If the war had achieved what its public case promised, the rest of this column would be unnecessary. It has not. U.S. intelligence assessments reported by Reuters this week conclude that the time Iran would need to build a nuclear weapon has not changed since last summer’s strikes — a timeline of nine months to a year. Two months of war added nothing. The 60 percent enriched uranium stockpile that animated the case for action remains, by the IAEA’s own assessment, at the bombed sites and inaccessible to inspection because Iran has expelled the inspectors.

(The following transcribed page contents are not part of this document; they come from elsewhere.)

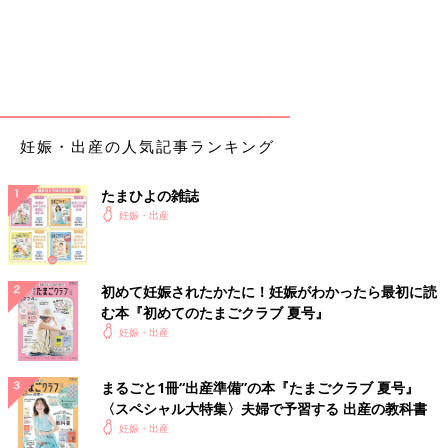
妊娠・出産の人気記事ランキング
たまひよの雑誌
妊娠・出産
初めて妊娠されたかたに！妊娠がわかったら最初に読
む本『初めてのたまごクラブ 夏号』
妊娠・出産
まるごと1冊“出産準備”の本『たまごクラブ 夏号』
〈スペシャル大特集〉夫婦で予習する 出産の教科書
妊娠・出産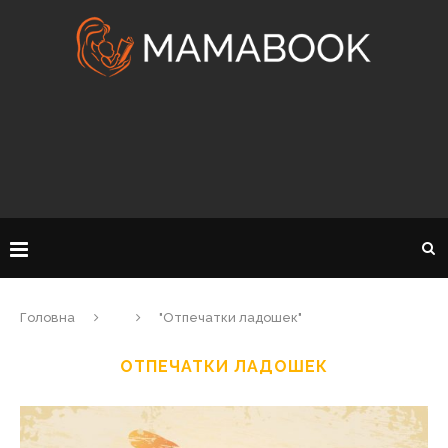
Головна
"Отпечатки ладошек"
ОТПЕЧАТКИ ЛАДОШЕК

Khamenei is dead, succeeded by his son Mojtaba, whom regional analysts describe as a younger and more hard-line version of his father. The Washington Institute, no apologist for Tehran, concluded in April that “the war undoubtedly energized those in Tehran who have long argued that the Islamic Republic should enrich uranium to weapons-grade.” Knowledge cannot be bombed away. Intent can be hardened.
There is also the matter of what the war taught Iran. As I wrote in TIME in March, a regime stripped of its air force, much of its missile arsenal, and most of its senior leadership has discovered that it possesses a weapon cheaper, faster, and in many ways more effective than the bomb the war was sold to prevent. Iran has not had to lay a single mine to throttle the Strait of Hormuz; the threat alone, communicated by VHF radio in the war’s opening hours, persuaded the insurance market to do the work. Tanker transits fell 70 percent within a day. Brent crude is above $110. The lesson the IRGC has now absorbed — that geography is leverage, and that leverage of this kind survives even a comprehensive military beating — will outlast the ceasefire, and will shape every future negotiation.
In 2003, the war that was supposed to disarm a tyrant and remake a region instead empowered Iran, hollowed out the Iraqi state, and birthed the Islamic State. I do not know what this war will produce. Neither does the administration that started it. The honest acknowledgment of that uncertainty is the beginning of any serious policy. The diplomatic path I argued for in February is harder now than it was on Feb. 26 — the inspectors are gone, the centrifuges are buried, and the man who would have to authorize a deal is the son of the man Israel killed. But it remains the only path that can do what two months of bombing has demonstrably not.